Tonight I finally got time to spend a few hours with an old friend. I dropped her off at her residence, and she had to walk a few hundred feet to get to the main entrance of her apartment. I found myself waiting in the parking space to make sure she got to the door safely.
As Hello Helicopter (by Motion City Soundrack, a band that Brandy and I both felt strongly for,) played via Pandora in my car, I considered the state of my life. It would be biased of me to assume that all of America is going through similar realizations, but I keep wanting to generalize; Why do WE have to live in fear, why do WE have to worry about whether or not our friends will make it home safe?
Well, I haven't taken much time to say this, but this is the hardest thing I've ever done. These wristbands are flying out of my hands. Brandy's mom and other close friends have helped, they've been coming to get 20-50 bracelets off of me to help make money for the Memorial Fund. Brandy's mom, Carrie, she and I went to the head of the department of development at YSU, the college Brandy attended to study sociology, and the college I am currently finishing my junior year at. Carrie and I met with Catherine Calla to discuss their memorial bench program. 2500 for a bench and 1500 for a memorial tree. We are looking to raise enough for both.
I also called Target, where Brandy had previously worked, to ask if they'd host one on their property. I'm awaiting a call back. Carrie is working on setting up a spaghetti dinner and helping Brandy's friend Sebastion with getting a venue for a concert. Carrie has obtained a form to help her create a scholarship in Brandy's name, and also she is going to get a booth at a local Octoberfest at Boardman Park.

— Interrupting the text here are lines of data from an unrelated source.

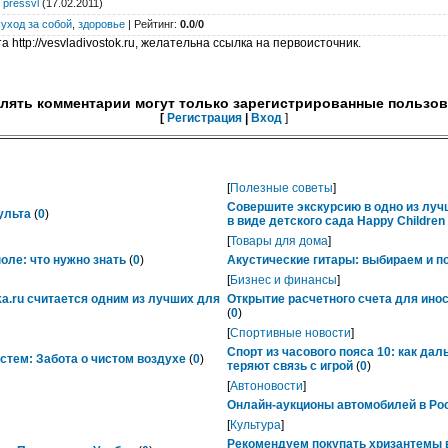
:
pressvl
(17.02.2011)
,
уход за собой
,
здоровье
|
Рейтинг
:
0.0
/
0
 http://vesvladivostok.ru, желательна ссылка на первоисточник.
лять комментарии могут только зарегистрированные пользов
[
Регистрация
|
Вход
]
[
Полезные советы
]
Совершите экскурсию в одно из лу
ульта
(
0
)
в виде детского сада Happy Childre
[
Товары для дома
]
ле: что нужно знать
(
0
)
Акустические гитары: выбираем и п
[
Бизнес и финансы
]
ka.ru считается одним из лучших для
Открытие расчетного счета для ино
(
0
)
[
Спортивные новости
]
Спорт из часового пояса 10: как да
тем: Забота о чистом воздухе
(
0
)
теряют связь с игрой
(
0
)
[
Автоновости
]
Онлайн-аукционы автомобилей в Рос
[
Культура
]
Рекомендуем покупать хризантемы в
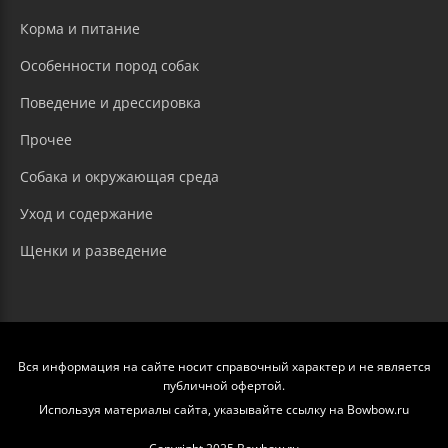
Корма и питание
Особенности пород собак
Поведение и дрессировка
Прочее
Собака и окружающая среда
Уход и содержание
Щенки и разведение
Вся информация на сайте носит справочный характер и не является
публичной офертой.
Используя материалы сайта, указывайте ссылку на Bowbow.ru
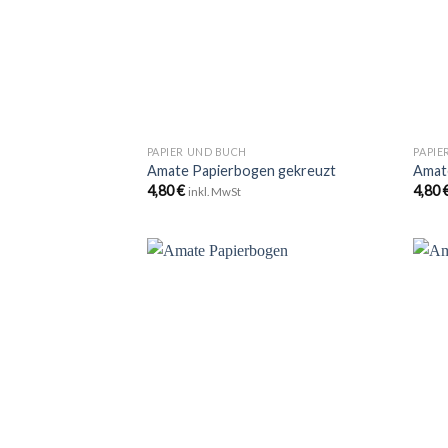
+
+
PAPIER UND BUCH
PAPIE
Amate Papierbogen gekreuzt
Amat
4,80
€
4,80
inkl. MwSt
Zu
Wunschliste
hinzufügen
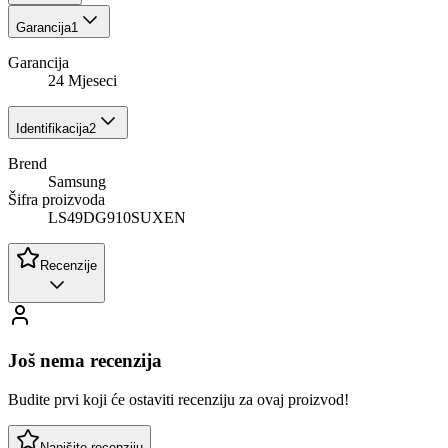
Garancija
1
Garancija
24 Mjeseci
Identifikacija
2
Brend
Samsung
Šifra proizvoda
LS49DG910SUXEN
Recenzije
Još nema recenzija
Budite prvi koji će ostaviti recenziju za ovaj proizvod!
Napišite recenziju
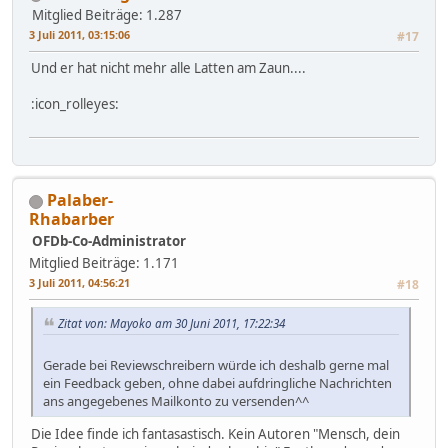
Mitglied
Beiträge: 1.287
3 Juli 2011, 03:15:06
#17
Und er hat nicht mehr alle Latten am Zaun....
:icon_rolleyes:
Palaber-
Rhabarber
OFDb-Co-Administrator
Mitglied
Beiträge: 1.171
3 Juli 2011, 04:56:21
#18
Zitat von: Mayoko am 30 Juni 2011, 17:22:34
Gerade bei Reviewschreibern würde ich deshalb gerne mal
ein Feedback geben, ohne dabei aufdringliche Nachrichten
ans angegebenes Mailkonto zu versenden^^
Die Idee finde ich fantasastisch. Kein Autoren "Mensch, dein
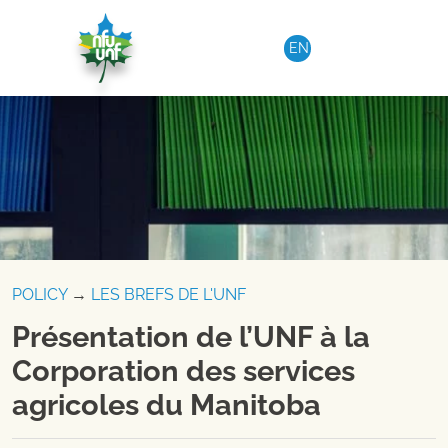
Aller au contenu
EN
POLICY
→
LES BREFS DE L'UNF
Présentation de l’UNF à la
Corporation des services
agricoles du Manitoba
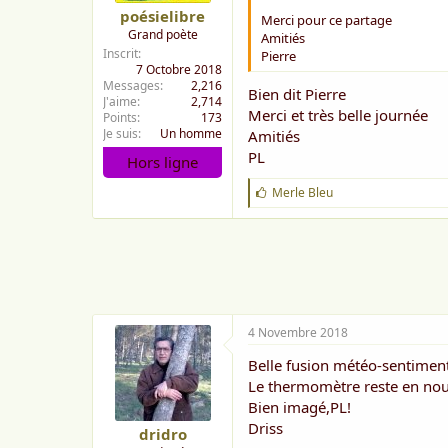
poésielibre
Merci pour ce partage
Grand poète
Amitiés
Inscrit
Pierre
7 Octobre 2018
Messages
2,216
Bien dit Pierre
J'aime
2,714
Merci et très belle journée
Points
173
Je suis
Un homme
Amitiés
PL
Hors ligne
J
Merle Bleu
'
a
i
m
e
:
4 Novembre 2018
Belle fusion météo-sentimenta
Le thermomètre reste en nou
Bien imagé,PL!
Driss
dridro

All of these things are productive and for a great cause, yes, but I really want to know when we get the answers. I've been in this sense of shock and state of responsibility, I'll be damned if Brandy Rosine goes without cause. Not a chance. Not while I'm alive.
It'll be five months in 9 days since Brandy went missing/lost her life. It feels like it happened yesterday, but these days pass as slowly as years.
I put myself in therapy, as I can't help myself through this. But all the therapists in the world can't fix this. Only time travel could. But I've got to keep positive. For positive thoughts bring positive results.